▸ **Exercise brief**
Retyping each entry exactly is the whole task.

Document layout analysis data
Segment Open
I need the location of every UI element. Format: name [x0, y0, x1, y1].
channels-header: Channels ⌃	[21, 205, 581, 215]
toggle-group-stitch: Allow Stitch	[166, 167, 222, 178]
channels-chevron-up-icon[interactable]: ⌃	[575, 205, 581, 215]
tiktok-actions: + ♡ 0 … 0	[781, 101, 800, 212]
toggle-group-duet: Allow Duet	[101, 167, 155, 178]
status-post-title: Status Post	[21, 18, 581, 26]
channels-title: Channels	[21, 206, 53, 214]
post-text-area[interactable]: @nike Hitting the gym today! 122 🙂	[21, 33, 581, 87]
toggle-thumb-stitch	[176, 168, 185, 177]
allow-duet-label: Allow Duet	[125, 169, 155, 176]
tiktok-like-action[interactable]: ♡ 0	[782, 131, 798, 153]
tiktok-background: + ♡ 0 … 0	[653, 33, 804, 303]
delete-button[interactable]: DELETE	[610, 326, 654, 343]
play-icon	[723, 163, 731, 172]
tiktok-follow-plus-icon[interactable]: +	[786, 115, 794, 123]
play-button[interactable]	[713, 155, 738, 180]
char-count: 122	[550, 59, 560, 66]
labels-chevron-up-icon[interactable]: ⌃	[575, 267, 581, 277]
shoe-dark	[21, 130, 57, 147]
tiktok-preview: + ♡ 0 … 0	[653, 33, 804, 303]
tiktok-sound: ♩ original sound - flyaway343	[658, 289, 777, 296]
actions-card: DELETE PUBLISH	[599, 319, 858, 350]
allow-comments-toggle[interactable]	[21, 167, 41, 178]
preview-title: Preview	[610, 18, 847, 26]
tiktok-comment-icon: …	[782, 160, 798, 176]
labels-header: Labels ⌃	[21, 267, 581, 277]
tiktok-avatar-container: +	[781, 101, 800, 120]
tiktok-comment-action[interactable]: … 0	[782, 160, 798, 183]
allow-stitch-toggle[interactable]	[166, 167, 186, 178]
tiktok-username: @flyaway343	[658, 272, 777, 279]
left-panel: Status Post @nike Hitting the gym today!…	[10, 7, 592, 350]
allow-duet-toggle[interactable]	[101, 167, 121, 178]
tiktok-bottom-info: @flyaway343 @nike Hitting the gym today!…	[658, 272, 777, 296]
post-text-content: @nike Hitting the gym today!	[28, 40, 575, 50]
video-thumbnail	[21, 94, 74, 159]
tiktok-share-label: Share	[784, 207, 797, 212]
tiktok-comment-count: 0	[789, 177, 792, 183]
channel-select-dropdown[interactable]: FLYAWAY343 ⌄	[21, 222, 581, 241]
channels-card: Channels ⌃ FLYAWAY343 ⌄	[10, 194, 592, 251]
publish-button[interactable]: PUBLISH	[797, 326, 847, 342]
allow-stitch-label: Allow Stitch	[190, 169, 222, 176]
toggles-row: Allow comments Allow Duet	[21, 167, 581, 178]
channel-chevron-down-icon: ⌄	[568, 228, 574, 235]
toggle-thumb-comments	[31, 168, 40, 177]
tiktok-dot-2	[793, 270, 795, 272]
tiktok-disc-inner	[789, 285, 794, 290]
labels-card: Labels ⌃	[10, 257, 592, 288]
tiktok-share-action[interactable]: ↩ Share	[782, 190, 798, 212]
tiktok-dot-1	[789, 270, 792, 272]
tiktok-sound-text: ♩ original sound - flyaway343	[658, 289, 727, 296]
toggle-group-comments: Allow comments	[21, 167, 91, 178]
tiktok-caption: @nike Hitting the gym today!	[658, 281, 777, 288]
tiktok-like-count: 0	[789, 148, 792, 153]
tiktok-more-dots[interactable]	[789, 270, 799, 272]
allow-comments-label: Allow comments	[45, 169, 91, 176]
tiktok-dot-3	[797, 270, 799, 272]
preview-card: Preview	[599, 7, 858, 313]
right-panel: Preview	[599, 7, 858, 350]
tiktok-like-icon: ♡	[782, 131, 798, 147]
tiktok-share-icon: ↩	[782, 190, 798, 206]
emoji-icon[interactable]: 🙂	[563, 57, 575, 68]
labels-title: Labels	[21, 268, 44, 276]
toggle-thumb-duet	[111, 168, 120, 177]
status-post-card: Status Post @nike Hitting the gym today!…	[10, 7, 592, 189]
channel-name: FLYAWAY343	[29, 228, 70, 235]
Segment Closed
▸ **Exercise answer**
I need the location of every UI element. Format: name [x0, y0, x1, y1].
channels-header: Channels ⌃	[21, 205, 581, 215]
toggle-group-stitch: Allow Stitch	[166, 167, 222, 178]
channels-chevron-up-icon[interactable]: ⌃	[575, 205, 581, 215]
tiktok-actions: + ♡ 0 … 0	[781, 101, 800, 212]
toggle-group-duet: Allow Duet	[101, 167, 155, 178]
status-post-title: Status Post	[21, 18, 581, 26]
channels-title: Channels	[21, 206, 53, 214]
post-text-area[interactable]: @nike Hitting the gym today! 122 🙂	[21, 33, 581, 87]
toggle-thumb-stitch	[176, 168, 185, 177]
allow-duet-label: Allow Duet	[125, 169, 155, 176]
tiktok-like-action[interactable]: ♡ 0	[782, 131, 798, 153]
tiktok-background: + ♡ 0 … 0	[653, 33, 804, 303]
delete-button[interactable]: DELETE	[610, 326, 654, 343]
play-icon	[723, 163, 731, 172]
tiktok-follow-plus-icon[interactable]: +	[786, 115, 794, 123]
play-button[interactable]	[713, 155, 738, 180]
char-count: 122	[550, 59, 560, 66]
labels-chevron-up-icon[interactable]: ⌃	[575, 267, 581, 277]
shoe-dark	[21, 130, 57, 147]
tiktok-preview: + ♡ 0 … 0	[653, 33, 804, 303]
tiktok-sound: ♩ original sound - flyaway343	[658, 289, 777, 296]
actions-card: DELETE PUBLISH	[599, 319, 858, 350]
allow-comments-toggle[interactable]	[21, 167, 41, 178]
preview-title: Preview	[610, 18, 847, 26]
tiktok-comment-icon: …	[782, 160, 798, 176]
labels-header: Labels ⌃	[21, 267, 581, 277]
tiktok-avatar-container: +	[781, 101, 800, 120]
tiktok-comment-action[interactable]: … 0	[782, 160, 798, 183]
allow-stitch-toggle[interactable]	[166, 167, 186, 178]
tiktok-username: @flyaway343	[658, 272, 777, 279]
left-panel: Status Post @nike Hitting the gym today!…	[10, 7, 592, 350]
allow-duet-toggle[interactable]	[101, 167, 121, 178]
tiktok-bottom-info: @flyaway343 @nike Hitting the gym today!…	[658, 272, 777, 296]
post-text-content: @nike Hitting the gym today!	[28, 40, 575, 50]
video-thumbnail	[21, 94, 74, 159]
tiktok-share-label: Share	[784, 207, 797, 212]
tiktok-comment-count: 0	[789, 177, 792, 183]
channel-select-dropdown[interactable]: FLYAWAY343 ⌄	[21, 222, 581, 241]
channels-card: Channels ⌃ FLYAWAY343 ⌄	[10, 194, 592, 251]
publish-button[interactable]: PUBLISH	[797, 326, 847, 342]
allow-stitch-label: Allow Stitch	[190, 169, 222, 176]
toggles-row: Allow comments Allow Duet	[21, 167, 581, 178]
channel-chevron-down-icon: ⌄	[568, 228, 574, 235]
toggle-thumb-comments	[31, 168, 40, 177]
tiktok-dot-2	[793, 270, 795, 272]
tiktok-disc-inner	[789, 285, 794, 290]
labels-card: Labels ⌃	[10, 257, 592, 288]
tiktok-share-action[interactable]: ↩ Share	[782, 190, 798, 212]
tiktok-dot-1	[789, 270, 792, 272]
tiktok-sound-text: ♩ original sound - flyaway343	[658, 289, 727, 296]
toggle-group-comments: Allow comments	[21, 167, 91, 178]
tiktok-caption: @nike Hitting the gym today!	[658, 281, 777, 288]
tiktok-like-count: 0	[789, 148, 792, 153]
tiktok-more-dots[interactable]	[789, 270, 799, 272]
allow-comments-label: Allow comments	[45, 169, 91, 176]
tiktok-dot-3	[797, 270, 799, 272]
preview-card: Preview	[599, 7, 858, 313]
right-panel: Preview	[599, 7, 858, 350]
tiktok-like-icon: ♡	[782, 131, 798, 147]
tiktok-share-icon: ↩	[782, 190, 798, 206]
emoji-icon[interactable]: 🙂	[563, 57, 575, 68]
labels-title: Labels	[21, 268, 44, 276]
toggle-thumb-duet	[111, 168, 120, 177]
status-post-card: Status Post @nike Hitting the gym today!…	[10, 7, 592, 189]
channel-name: FLYAWAY343	[29, 228, 70, 235]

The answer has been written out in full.